The thing polyester prizes above everything else is your sweat. Every trickle of lady-like perspiration you've ever radiated will be gathered-up in your polyester maxi and invited to a bacteria orgy. Whereupon, it will get down to the dirty business of procreating and, before you know it, you have a great, stinking, sweaty, monster of germs.

That escalated  quickly from you buying a poly-mix sweater to having the Frankenstein's Monster of sweat living in your bottom drawer, but if you think I’m exaggerating, give the contents of your gym bag a quick sniff then come back and talk to me. The truth is that polyester doesn’t just stink, it makes you stink too.

Now, before you get too downhearted I’m here to tell you this: YOU DON’T SMELL! Your delicate little perfectly formed rivulets of perspiration are really quite innocuous. Sweat smells of nothing at all. However, when your perspiration is hosted by polyester – which is essentially plastic – which in reality is petrochemicals, it becomes a hotbed for a bacteria called micrococci. Micrococci are nasty little stinkers that use your synthetic clothing and your hard-earned sweat to fornicate themselves into an unholy stink, and there’s not much you can do to get rid of them. They simply love synthetic fibres and eating sweat (each to their own right?). You might think that laundering could eradicate them? Sorry ladies, but you’d think wrong. A good ol' eco-wash will generate an ideal mating temperature for them and on they’ll go. A boil-wash won’t help you much either, you’re liable to just temporarily mask their foul aroma with that of laundry powder but that doesn’t mean they’re not still going at it.

Micrococci have been described as an “opportunistic pathogen”. In other hosts, they can actually contribute to the biodegradation process, which sounds like a glimmer of hope. It isn’t. They won’t rot away your polyester for you. Together, they’ll likely be the surviving partnership in a nuclear meltdown.

Speaking of “partnerships” I want you to stop what you’re doing and consider for a moment what wearing synthetic underwear is doing for you. Contemplate it. Imagine everything I just told you and now imagine those unwanted party guests breaking all kinds of hell loose in your panties.

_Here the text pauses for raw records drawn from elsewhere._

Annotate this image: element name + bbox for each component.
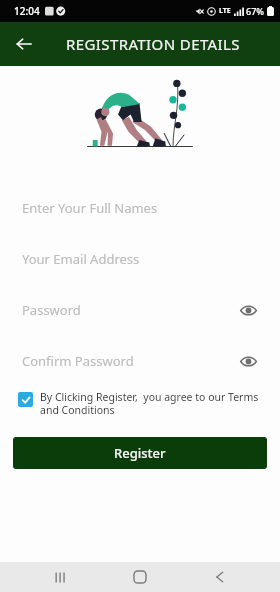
staticText: Confirm Password [22,352,134,370]
button[interactable]: Enter Your Full Names [0,182,280,233]
button[interactable]: Back [10,30,38,58]
button[interactable]: Show password [236,298,260,322]
button[interactable]: Back [200,562,240,592]
staticText: Password [22,301,81,319]
staticText: By Clicking Register, you agree to our T… [40,390,262,417]
staticText: 67% [246,5,264,17]
button[interactable]: Home [120,562,160,592]
staticText: REGISTRATION DETAILS [66,34,240,54]
staticText: Your Email Address [22,250,140,268]
button[interactable]: By Clicking Register, you agree to our T… [18,390,262,417]
button[interactable]: Password [0,284,280,335]
button[interactable]: Recent apps [40,562,80,592]
staticText: LTE [219,6,231,16]
staticText: Enter Your Full Names [22,199,158,217]
button[interactable]: Register [13,437,267,469]
button[interactable]: Show password [236,349,260,373]
button[interactable]: Your Email Address [0,233,280,284]
button[interactable]: Confirm Password [0,335,280,386]
staticText: 12:04 [14,4,40,18]
staticText: Register [114,444,166,462]
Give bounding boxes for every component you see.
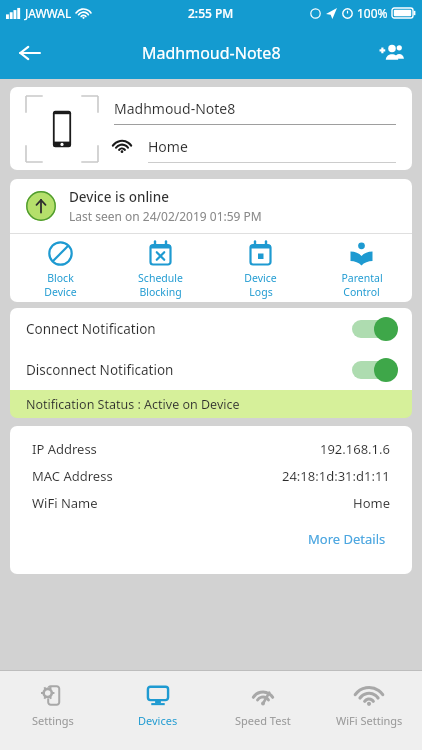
staticText: Disconnect Notification (26, 361, 174, 379)
staticText: Speed Test (235, 713, 291, 728)
staticText: 100% (357, 5, 388, 21)
button[interactable]: Devices (105, 671, 210, 750)
staticText: Connect Notification (26, 320, 156, 338)
staticText: Blocking (139, 285, 182, 299)
staticText: Parental (341, 271, 383, 285)
staticText: WiFi Name (32, 494, 98, 512)
staticText: MAC Address (32, 467, 113, 485)
staticText: Settings (32, 713, 74, 728)
button[interactable]: WiFi Settings (316, 671, 422, 750)
staticText: Devices (138, 713, 178, 728)
staticText: Block (47, 271, 74, 285)
staticText: Madhmoud-Note8 (142, 42, 281, 64)
staticText: JAWWAL (25, 5, 72, 21)
staticText: IP Address (32, 440, 97, 458)
staticText: WiFi Settings (336, 713, 403, 728)
staticText: Control (343, 285, 380, 299)
staticText: Device (44, 285, 77, 299)
button[interactable]: Schedule (110, 234, 210, 302)
button[interactable]: Settings (0, 671, 105, 750)
button[interactable]: Speed Test (210, 671, 316, 750)
staticText: Madhmoud-Note8 (114, 99, 236, 118)
button[interactable]: Connect Notification (10, 308, 412, 349)
button[interactable]: More Details (304, 526, 390, 552)
button[interactable]: Disconnect Notification (10, 349, 412, 390)
staticText: Logs (249, 285, 273, 299)
staticText: More Details (308, 530, 386, 548)
staticText: Home (148, 137, 188, 156)
button[interactable]: Add device (370, 31, 414, 75)
staticText: 192.168.1.6 (320, 440, 390, 458)
staticText: Schedule (138, 271, 183, 285)
button[interactable]: Device (210, 234, 311, 302)
staticText: 2:55 PM (188, 5, 234, 21)
staticText: 24:18:1d:31:d1:11 (282, 467, 390, 485)
button[interactable]: Block (10, 234, 110, 302)
button[interactable]: Parental (311, 234, 412, 302)
staticText: Notification Status : Active on Device (26, 396, 240, 413)
staticText: Device is online (69, 188, 169, 206)
staticText: Home (353, 494, 390, 512)
button[interactable]: Back (8, 31, 52, 75)
staticText: Last seen on 24/02/2019 01:59 PM (69, 208, 262, 224)
staticText: Device (244, 271, 277, 285)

Picture that Frankenstein Monster of stench we discussed at the outset and now he’s in your knickers AND YOU CAN’T GET HIM OUT.

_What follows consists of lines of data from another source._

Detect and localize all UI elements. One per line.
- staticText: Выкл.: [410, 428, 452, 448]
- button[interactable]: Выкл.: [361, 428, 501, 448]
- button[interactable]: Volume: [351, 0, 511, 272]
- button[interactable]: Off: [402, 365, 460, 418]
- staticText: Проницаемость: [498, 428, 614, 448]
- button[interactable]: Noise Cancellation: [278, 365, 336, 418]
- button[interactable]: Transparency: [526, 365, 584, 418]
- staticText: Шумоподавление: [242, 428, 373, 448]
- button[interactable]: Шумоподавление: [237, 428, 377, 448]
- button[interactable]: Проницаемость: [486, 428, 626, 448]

Polyester panties ought to be a criminal offence and if you’re not with me on this one then consider this for a moment. The Ig Nobel Prize, awarded by Nobel-winning scientists, in honour of some of the strangest scientific research and absurd lines of enquiry, awarded Egyptian Sexologist Ahmed Shafik this year. Shafik, for reasons surely known to himself, wanted to know what the results of making a rat where trousers for six months would be. As it goes, there weren’t really any particularly alarming results. None of the rats, as far as I know, asked for matching double-breasted jackets and a cravat. However, the rat that was decked-out in polyester (kick-flares?) had one very notable side-effect. He no longer wanted to shag. This particular hipster rodent went right off the nooky. Shafik suggested this could be because of the electro-static charges created by synthetic fibres. But knowing what we know about the vile stench of the gate-crashing stench monster, I rather think the poor animal was just hiding in a corner, unable to make eye contact with his prospective partners due to the gross and pungent aroma coming from his pants. Don’t be the humiliated hipster rodent in the corner

Let’s collectively admit that polyester makes us stink and start making eye contact again.